Kassovitz had made one feature film before this one and has made many since then (his latest is Gothika, 2003). He has also acted, and he may be most recognizable to American audiences as the young man who became the ideal match for Audrey Tautou in Amelie. He acknowledges in the DVD booklet that because of the success of La Haine, he’s been able to make a lot of films that might never have been funded otherwise. And although he’s done a lot of work since then, he is still chiefly recognized as the director of La Haine.

It is that matter-of-fact attitude that permeates the audio commentary Kassovitz recorded for Criterion. Ego is refreshingly absent. Kassovitz does praise La Haine, but it doesn’t come across as insincere flattery. It seems to be both pride and resignation that this decade-old film is his masterpiece. He doesn’t sound like he has to sell the movie to the DVD audience. Kassovitz also comes across as very intelligent and engaged in the world around him. He rarely seems distracted by what’s on screen, and he usually has something interesting, often even current (as of spring 2007), to contribute, rather than simply recalling who was sick during that day’s shoot, or what the weather was like.

The best of the extra features on the two-DVD set, surprisingly, is the one that has the least to do with the film itself. Featuring three sociologists, Social Dynamite is a fascinating history of housing projects. The three talking heads discuss not only the housing projects in France, but also Chicago and elsewhere in the world. High-rise housing projects were a good idea at one point. They provided affordable living in an otherwise expensive city (in Chicago and New York it may have been in the heart of the city; in Paris it was the outskirts). The density of the housing was supposed to be offset by parks, playgrounds, cafes, and entertainments. But once the housing was in place, the followup economic investment never came, and so the projects became places of isolation, boredom, and little opportunity. Instead of communities and neighborhoods, they became islands of exile for the poor and unwanted. These places were doomed to a downward spiral of poverty and isolation. It doesn’t take a Mathieu Kassovitz to realize that this is a formula for resentment and hate.

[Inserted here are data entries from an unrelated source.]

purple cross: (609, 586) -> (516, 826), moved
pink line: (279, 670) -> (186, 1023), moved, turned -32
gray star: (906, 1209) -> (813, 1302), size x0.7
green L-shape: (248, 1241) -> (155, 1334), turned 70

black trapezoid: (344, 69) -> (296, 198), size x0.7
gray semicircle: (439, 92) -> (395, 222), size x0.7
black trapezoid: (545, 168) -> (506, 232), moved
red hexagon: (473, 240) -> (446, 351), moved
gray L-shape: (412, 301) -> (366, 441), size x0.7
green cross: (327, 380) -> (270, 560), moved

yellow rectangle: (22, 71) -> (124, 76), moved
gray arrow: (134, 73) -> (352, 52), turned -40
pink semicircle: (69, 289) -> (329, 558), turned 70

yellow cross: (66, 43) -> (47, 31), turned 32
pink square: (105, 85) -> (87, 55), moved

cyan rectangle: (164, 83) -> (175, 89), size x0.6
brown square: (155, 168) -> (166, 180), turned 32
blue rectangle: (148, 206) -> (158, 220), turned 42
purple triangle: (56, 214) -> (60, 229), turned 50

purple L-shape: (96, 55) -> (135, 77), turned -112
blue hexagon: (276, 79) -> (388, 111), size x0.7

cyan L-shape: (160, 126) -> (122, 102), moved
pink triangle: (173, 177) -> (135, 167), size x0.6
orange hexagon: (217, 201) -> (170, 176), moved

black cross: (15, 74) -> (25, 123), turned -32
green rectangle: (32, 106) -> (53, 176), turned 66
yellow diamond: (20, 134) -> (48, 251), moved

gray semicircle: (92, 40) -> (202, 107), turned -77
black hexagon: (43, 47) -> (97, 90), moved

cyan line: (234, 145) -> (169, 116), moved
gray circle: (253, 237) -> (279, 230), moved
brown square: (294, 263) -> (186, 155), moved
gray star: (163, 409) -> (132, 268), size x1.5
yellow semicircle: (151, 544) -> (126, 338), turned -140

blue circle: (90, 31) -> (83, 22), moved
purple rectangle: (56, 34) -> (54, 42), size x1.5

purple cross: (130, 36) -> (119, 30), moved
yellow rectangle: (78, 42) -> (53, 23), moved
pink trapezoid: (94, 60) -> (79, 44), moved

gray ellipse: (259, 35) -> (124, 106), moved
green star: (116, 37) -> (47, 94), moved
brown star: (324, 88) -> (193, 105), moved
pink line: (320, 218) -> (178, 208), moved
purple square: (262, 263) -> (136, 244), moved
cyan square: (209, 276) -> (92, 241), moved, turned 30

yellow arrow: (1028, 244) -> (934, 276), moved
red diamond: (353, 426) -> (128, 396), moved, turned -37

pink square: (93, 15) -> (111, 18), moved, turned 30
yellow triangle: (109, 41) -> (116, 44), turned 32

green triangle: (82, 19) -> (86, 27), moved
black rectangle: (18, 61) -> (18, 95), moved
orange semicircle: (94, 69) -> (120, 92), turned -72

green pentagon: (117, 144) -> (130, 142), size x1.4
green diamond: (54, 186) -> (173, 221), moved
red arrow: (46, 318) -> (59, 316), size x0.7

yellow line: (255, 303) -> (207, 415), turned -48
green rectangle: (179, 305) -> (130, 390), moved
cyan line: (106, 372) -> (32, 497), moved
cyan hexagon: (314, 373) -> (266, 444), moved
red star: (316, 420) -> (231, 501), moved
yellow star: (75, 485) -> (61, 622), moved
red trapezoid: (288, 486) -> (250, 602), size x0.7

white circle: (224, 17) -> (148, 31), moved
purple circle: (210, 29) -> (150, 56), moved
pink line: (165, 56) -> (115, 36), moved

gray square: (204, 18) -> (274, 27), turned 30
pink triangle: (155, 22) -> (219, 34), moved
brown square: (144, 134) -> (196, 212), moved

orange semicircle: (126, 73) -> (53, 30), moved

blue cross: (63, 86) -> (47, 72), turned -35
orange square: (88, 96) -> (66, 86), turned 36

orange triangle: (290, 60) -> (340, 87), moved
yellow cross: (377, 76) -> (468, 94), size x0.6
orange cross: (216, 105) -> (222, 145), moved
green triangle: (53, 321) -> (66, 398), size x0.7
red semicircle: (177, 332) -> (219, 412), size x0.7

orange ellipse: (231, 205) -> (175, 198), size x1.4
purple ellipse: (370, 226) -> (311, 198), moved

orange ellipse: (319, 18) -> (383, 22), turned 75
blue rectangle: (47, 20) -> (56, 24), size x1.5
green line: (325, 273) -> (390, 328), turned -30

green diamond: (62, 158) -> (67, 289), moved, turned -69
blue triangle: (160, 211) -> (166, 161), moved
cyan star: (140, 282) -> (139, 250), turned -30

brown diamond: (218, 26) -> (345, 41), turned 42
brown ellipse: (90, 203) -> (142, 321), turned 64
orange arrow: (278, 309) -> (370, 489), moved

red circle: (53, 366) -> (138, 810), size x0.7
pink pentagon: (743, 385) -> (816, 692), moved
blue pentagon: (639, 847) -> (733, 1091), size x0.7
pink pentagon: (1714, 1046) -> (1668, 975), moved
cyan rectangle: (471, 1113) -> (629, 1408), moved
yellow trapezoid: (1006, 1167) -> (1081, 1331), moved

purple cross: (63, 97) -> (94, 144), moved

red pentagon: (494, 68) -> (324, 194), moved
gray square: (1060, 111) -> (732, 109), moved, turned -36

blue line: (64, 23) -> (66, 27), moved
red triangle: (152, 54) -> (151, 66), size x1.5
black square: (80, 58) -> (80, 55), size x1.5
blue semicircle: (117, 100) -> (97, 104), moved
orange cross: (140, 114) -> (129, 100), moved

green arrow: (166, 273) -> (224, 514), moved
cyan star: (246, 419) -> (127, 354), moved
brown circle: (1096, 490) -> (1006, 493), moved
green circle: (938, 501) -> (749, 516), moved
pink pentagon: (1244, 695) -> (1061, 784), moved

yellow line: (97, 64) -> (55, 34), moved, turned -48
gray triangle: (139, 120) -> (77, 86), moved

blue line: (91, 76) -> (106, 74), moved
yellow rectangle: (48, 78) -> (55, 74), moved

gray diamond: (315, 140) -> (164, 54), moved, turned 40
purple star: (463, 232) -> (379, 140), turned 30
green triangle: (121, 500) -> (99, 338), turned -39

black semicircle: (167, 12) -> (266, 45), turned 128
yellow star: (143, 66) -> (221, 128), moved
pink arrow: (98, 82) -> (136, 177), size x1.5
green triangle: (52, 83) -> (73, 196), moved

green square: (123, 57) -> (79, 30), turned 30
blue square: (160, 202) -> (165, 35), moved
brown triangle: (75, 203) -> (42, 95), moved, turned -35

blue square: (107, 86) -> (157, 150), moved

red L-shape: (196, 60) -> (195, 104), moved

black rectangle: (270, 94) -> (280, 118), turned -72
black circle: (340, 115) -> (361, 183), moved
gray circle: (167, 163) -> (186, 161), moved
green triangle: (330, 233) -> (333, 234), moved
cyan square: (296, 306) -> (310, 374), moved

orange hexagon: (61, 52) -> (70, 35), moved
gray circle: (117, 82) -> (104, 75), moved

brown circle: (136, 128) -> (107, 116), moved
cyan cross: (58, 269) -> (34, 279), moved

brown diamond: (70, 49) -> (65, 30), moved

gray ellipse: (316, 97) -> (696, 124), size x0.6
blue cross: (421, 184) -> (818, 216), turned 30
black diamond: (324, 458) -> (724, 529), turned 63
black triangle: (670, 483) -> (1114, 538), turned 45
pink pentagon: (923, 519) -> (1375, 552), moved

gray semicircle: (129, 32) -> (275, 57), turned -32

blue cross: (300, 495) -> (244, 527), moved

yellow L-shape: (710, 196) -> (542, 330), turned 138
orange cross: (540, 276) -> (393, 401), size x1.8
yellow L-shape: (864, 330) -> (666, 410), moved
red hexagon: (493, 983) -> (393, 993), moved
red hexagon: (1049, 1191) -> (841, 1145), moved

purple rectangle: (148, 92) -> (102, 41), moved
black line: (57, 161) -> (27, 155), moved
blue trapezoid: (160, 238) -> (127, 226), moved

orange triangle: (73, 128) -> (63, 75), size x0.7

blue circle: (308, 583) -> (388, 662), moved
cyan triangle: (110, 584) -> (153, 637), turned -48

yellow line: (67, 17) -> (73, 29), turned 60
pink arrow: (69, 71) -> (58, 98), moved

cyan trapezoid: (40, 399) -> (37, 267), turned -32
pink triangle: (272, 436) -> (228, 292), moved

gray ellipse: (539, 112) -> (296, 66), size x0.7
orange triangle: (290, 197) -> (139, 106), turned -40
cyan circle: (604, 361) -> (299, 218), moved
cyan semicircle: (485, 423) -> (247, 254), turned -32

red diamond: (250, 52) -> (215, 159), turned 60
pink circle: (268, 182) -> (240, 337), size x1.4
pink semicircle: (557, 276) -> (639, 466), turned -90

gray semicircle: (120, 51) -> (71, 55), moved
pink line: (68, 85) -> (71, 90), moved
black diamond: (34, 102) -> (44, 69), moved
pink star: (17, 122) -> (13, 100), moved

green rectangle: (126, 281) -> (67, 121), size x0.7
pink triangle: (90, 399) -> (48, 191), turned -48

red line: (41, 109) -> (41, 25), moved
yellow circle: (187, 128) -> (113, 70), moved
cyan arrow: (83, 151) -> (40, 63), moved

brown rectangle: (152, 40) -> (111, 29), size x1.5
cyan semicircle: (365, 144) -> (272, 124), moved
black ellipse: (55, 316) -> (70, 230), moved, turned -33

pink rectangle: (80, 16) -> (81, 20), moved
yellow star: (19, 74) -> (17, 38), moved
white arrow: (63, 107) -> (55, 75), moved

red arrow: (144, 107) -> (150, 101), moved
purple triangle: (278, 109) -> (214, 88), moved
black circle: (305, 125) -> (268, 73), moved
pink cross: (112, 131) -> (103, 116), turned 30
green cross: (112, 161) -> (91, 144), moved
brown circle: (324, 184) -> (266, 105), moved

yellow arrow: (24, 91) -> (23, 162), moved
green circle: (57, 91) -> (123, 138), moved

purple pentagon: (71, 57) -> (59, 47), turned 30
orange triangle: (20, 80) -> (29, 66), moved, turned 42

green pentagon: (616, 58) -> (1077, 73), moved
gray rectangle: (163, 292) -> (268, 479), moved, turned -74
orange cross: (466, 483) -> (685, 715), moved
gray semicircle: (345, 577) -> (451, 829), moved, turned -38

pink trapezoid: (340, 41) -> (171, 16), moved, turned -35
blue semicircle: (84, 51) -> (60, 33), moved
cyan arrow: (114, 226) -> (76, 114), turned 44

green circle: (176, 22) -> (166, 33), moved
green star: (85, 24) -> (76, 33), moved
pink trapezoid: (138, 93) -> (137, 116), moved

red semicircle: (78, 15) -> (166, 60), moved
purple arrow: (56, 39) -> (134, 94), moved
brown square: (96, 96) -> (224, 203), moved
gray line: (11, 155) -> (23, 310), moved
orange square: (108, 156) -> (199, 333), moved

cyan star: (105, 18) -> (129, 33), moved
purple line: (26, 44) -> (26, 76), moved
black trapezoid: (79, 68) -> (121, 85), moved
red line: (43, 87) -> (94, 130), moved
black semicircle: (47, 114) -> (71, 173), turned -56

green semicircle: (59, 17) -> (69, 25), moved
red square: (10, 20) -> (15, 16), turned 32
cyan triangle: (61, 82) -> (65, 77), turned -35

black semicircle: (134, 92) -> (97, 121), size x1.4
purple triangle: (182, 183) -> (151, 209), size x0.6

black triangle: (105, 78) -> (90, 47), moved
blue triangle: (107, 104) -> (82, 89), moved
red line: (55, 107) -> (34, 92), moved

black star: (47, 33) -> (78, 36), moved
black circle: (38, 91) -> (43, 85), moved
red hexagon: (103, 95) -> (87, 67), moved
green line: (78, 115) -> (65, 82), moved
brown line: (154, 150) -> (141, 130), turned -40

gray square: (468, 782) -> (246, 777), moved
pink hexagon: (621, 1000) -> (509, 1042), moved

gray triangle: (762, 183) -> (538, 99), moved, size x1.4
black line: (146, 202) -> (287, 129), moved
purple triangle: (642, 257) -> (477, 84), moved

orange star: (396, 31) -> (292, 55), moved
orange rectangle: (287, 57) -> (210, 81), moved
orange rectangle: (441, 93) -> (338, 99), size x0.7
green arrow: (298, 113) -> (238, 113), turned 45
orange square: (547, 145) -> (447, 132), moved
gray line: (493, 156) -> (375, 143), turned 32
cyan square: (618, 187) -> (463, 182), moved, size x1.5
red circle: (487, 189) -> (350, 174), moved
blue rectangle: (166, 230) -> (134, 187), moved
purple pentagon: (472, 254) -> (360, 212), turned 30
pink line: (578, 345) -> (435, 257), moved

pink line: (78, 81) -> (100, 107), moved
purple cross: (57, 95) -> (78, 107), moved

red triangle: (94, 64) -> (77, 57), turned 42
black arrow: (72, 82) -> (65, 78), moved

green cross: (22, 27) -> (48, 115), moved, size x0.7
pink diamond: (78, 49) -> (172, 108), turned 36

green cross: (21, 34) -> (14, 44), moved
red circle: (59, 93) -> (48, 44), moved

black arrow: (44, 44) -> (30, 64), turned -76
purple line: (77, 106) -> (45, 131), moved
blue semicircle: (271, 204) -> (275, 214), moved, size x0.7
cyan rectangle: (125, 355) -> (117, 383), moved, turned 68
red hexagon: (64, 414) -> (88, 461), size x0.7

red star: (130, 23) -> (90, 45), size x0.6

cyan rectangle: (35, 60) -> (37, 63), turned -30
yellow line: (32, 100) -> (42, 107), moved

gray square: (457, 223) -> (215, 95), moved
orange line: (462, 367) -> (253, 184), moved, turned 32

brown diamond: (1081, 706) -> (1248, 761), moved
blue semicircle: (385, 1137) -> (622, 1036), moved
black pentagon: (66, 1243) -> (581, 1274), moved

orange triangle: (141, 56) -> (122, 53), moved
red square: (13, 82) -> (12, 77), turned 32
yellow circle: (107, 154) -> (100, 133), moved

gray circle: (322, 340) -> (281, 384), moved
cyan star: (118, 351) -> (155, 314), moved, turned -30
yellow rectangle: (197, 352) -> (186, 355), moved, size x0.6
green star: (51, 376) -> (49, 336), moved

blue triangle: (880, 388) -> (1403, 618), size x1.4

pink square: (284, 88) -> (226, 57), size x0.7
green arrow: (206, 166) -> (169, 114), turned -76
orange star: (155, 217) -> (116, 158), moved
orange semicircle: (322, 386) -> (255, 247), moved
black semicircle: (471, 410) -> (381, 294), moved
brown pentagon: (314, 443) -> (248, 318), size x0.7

But for all of the extra features on the Criterion DVD — there is a 16-page booklet, interviews with the cast and crew, an introduction by Jodie Foster (she helped distribute the film in the U.S.) — they all seem to repeat the same two themes: La Haine is a groundbreaking portrait of life in the banlieu for the young disaffected males; and it features technically excellent black-and-white cinematography. This Criterion release is a great excuse to watch La Haine again.